You are viewing a plain text version of this content. The canonical link for it is here.
Posted to user@nutch.apache.org by Sol Lederman <so...@gmail.com> on 2017/11/08 14:55:00 UTC
different regex-urlfilter.txt files for different sets of URLs?
Hi,
I need to have different regex-urlfilter.txt files for different crawls.
Since the file lives in conf and I don't see a way to point nutch inject to
a different file or a different conf directory, I assume I should just swap
in a different regex-urlfilter.txt file every time I do a crawl.
Does that sound right?
Thanks.
Sol
Re: different regex-urlfilter.txt files for different sets of URLs?
Posted by Sol Lederman <so...@gmail.com>.
Hi Rushikesh,
I'm very new to Nutch. I'll let Sebastian and the other experts guide you.
I suspect that success in removing the header and footer will be very
dependent on the HTML files you're processing.

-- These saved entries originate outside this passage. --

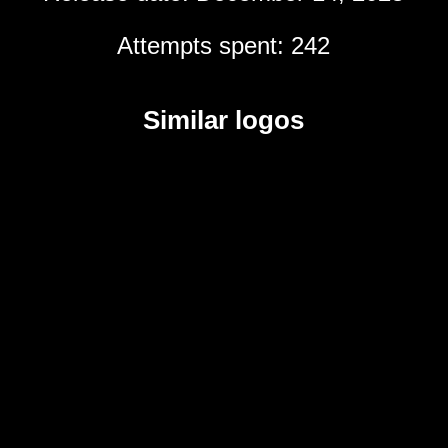
Attempts spent: 242
Similar logos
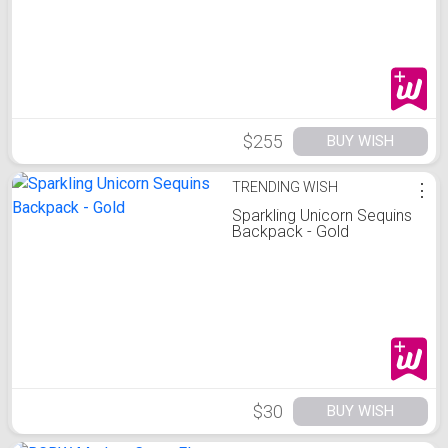
$255
BUY WISH
TRENDING WISH
⋮
Sparkling Unicorn Sequins
Backpack - Gold
$30
BUY WISH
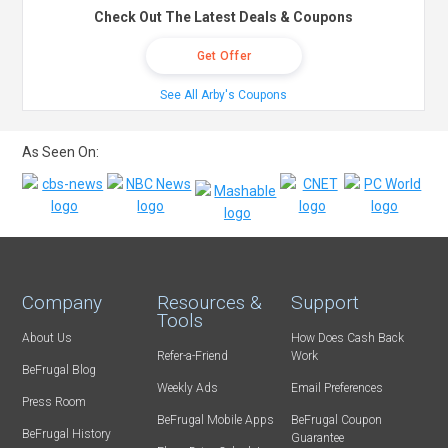
Check Out The Latest Deals & Coupons
Get Offer
See All Arby's Coupons
As Seen On:
Company
Resources &
Support
Tools
About Us
How Does Cash Back
Refer-a-Friend
Work
BeFrugal Blog
Weekly Ads
Email Preferences
Press Room
BeFrugal Mobile Apps
BeFrugal Coupon
BeFrugal History
Guarantee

A quick Google search finds these pages:
http://grokbase.com/t/nutch/user/155ensey7k/parsing-pages-but-removing-headers-and-footers
http://grokbase.com/t/nutch/user/1563bdhv85/crawling-pages-but-ignoring-header-and-footer
http://lucene.472066.n3.nabble.com/Removing-Common-Web-Page-Header-and-Footer-from-content-td4168764.html
I suggest you start a new thread since I don't believe your question has
anything to do with this regex-urlfilter.txt discussion.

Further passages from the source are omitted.